Yes, fry the Ghevar ahead, let it cool, then store in an airtight container. Soak in warm syrup just before serving to restore softness.

technical
Q

What texture and appearance should I look for when frying Ghevar?

A

The Ghevar should be golden‑brown, crisp on the edges, and have a lace‑like, slightly porous surface. It should hold its shape without breaking.

technical
Q

How do I know when Ghevar is done cooking?

A

When the edges turn a uniform golden color and the disc lifts easily from the pan, it is done.

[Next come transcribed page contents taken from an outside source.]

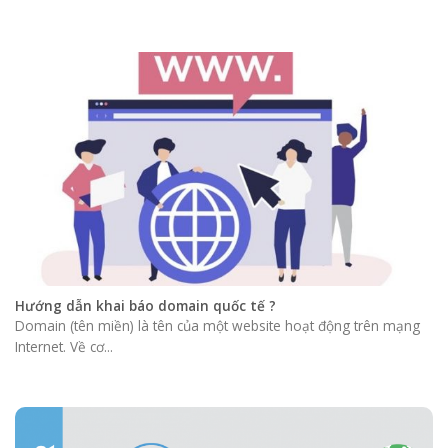
Hướng dẫn khai báo domain quốc tế ?
Domain (tên miền) là tên của một website hoạt động trên mạng
Internet. Về cơ...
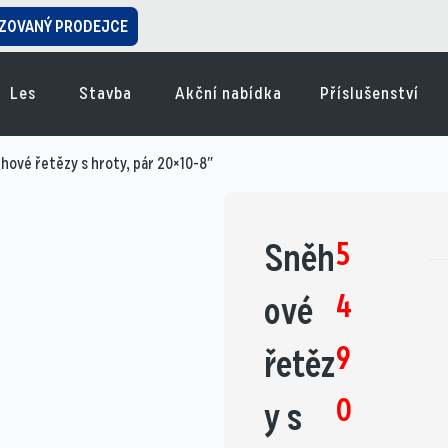
ZOVANÝ PRODEJCE
Les
Stavba
Akční nabídka
Příslušenství
hové řetězy s hroty, pár 20×10-8″
5
Sněh
4
ové
9
řetěz
0
y s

A quick dip in syrup should be absorbed within a few seconds.

technical
Q

What does the YouTube channel Unknown specialize in?

A

The YouTube channel Unknown focuses on Indian home‑cooking tutorials, especially traditional sweets and festival dishes, providing step‑by‑step guidance for home cooks.

channel
Q

How does the YouTube channel Unknown's approach to Indian sweets differ from other cooking channels?

A

Channel Unknown emphasizes authentic techniques, such as using ice water for batter and precise oil temperature, while also offering practical tips for recreating street‑style sweets in a home kitchen.